# EXERCISE DIRECTIONS
Search the data below for "unique"; list each line that holds it.

# RECORDS SUPPLIED

=====

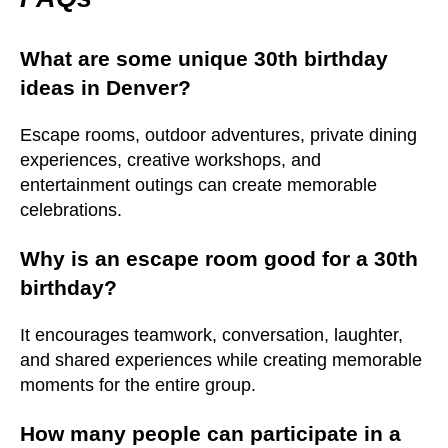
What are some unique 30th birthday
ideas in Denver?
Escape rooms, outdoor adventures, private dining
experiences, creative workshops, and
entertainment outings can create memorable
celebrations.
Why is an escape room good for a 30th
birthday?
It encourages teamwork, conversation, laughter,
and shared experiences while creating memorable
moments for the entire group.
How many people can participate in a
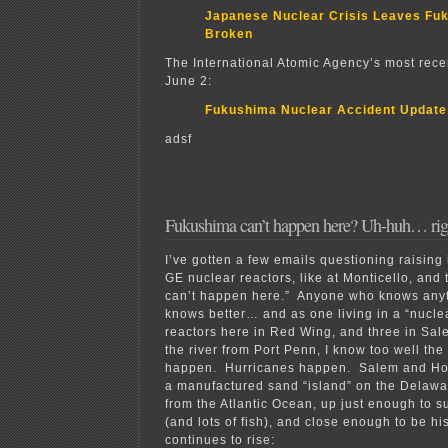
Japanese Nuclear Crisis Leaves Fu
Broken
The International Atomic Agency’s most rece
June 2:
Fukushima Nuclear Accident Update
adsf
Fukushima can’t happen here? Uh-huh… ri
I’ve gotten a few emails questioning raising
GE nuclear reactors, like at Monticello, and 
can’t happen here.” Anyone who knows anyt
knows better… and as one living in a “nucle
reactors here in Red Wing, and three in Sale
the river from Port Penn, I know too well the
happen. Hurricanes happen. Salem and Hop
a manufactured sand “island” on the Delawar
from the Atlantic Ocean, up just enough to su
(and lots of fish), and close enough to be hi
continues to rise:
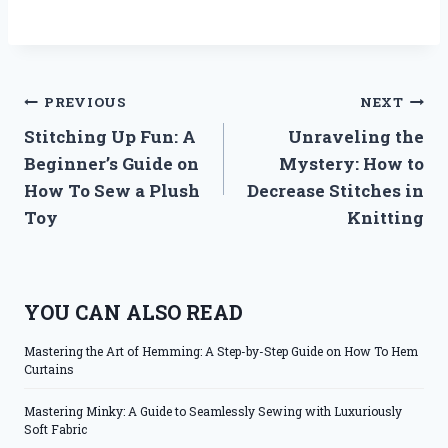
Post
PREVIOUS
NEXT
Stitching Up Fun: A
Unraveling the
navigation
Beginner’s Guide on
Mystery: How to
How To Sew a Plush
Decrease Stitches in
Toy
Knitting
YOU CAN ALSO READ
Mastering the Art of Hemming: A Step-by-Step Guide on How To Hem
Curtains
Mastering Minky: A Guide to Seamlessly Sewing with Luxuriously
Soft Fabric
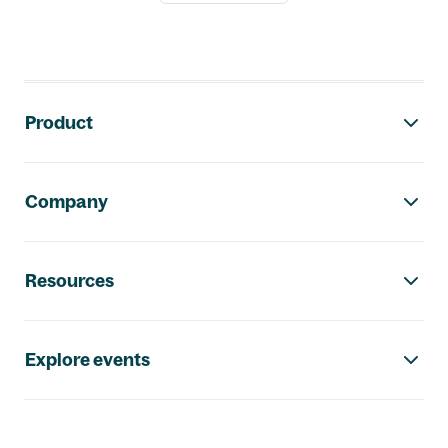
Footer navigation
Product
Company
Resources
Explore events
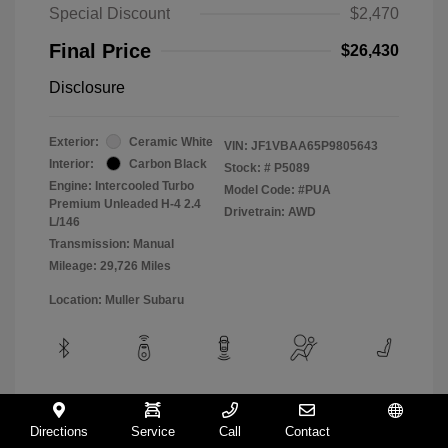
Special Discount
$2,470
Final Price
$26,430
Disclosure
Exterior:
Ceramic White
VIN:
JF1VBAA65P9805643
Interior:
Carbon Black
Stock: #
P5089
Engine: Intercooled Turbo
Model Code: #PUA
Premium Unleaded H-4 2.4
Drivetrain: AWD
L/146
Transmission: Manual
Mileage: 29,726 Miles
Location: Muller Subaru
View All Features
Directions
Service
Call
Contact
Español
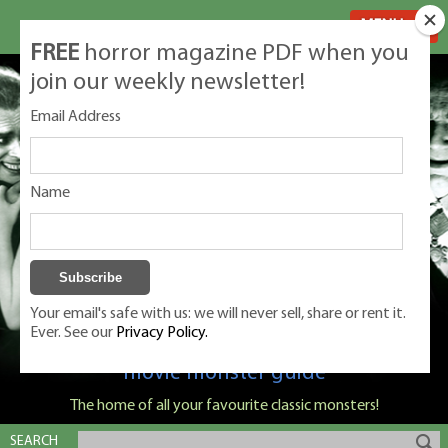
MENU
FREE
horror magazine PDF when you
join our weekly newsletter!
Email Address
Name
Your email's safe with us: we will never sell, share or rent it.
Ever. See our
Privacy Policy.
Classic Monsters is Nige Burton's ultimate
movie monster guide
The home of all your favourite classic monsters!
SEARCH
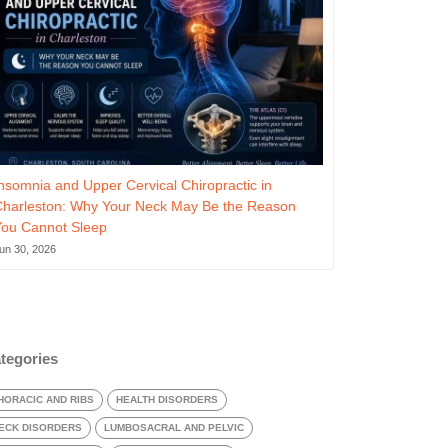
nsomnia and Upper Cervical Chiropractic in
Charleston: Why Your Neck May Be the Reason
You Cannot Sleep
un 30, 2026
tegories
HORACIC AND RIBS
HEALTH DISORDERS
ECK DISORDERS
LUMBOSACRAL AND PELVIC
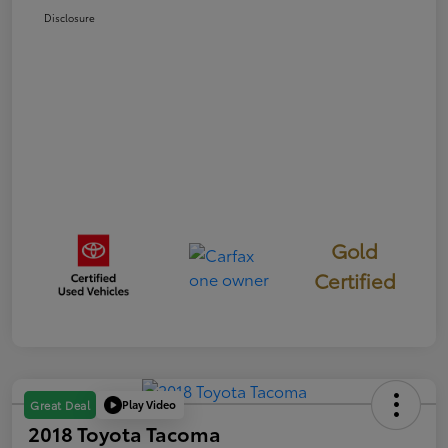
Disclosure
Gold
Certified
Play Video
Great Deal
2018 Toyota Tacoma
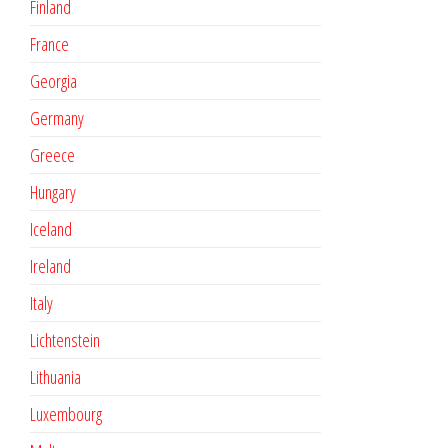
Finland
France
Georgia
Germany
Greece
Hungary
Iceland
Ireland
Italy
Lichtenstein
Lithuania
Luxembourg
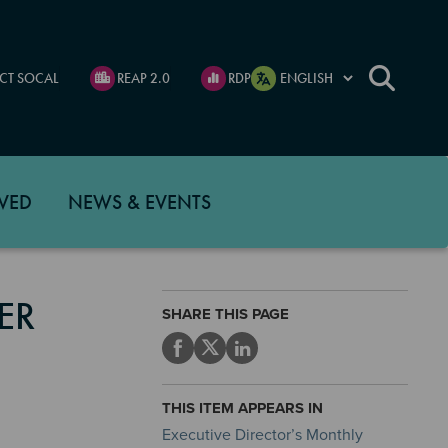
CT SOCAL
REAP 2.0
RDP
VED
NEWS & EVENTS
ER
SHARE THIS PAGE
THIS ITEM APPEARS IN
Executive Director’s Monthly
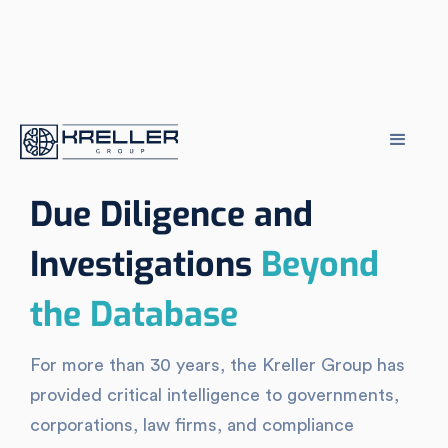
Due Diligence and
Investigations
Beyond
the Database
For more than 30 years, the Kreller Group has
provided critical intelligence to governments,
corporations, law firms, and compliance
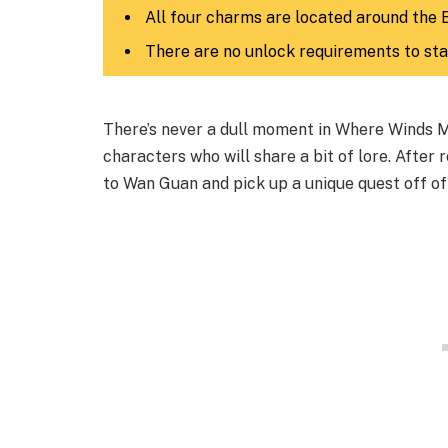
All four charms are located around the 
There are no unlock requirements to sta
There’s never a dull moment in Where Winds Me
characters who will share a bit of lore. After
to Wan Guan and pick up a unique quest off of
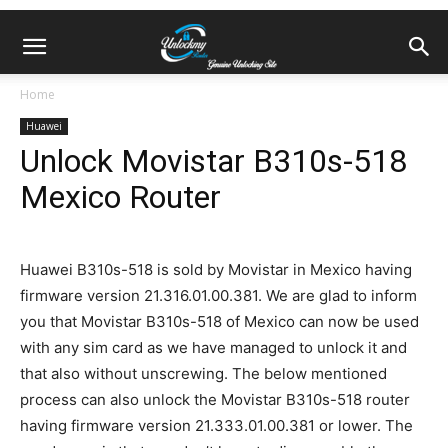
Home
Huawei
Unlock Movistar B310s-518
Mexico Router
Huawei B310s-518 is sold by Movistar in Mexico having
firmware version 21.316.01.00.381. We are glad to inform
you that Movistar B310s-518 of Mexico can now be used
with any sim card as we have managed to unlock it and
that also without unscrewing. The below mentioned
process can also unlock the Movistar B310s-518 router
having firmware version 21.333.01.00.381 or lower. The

=====

# ANSWER TO THIS TASK
What are some unique 30th birthday
to Wan Guan and pick up a unique quest off of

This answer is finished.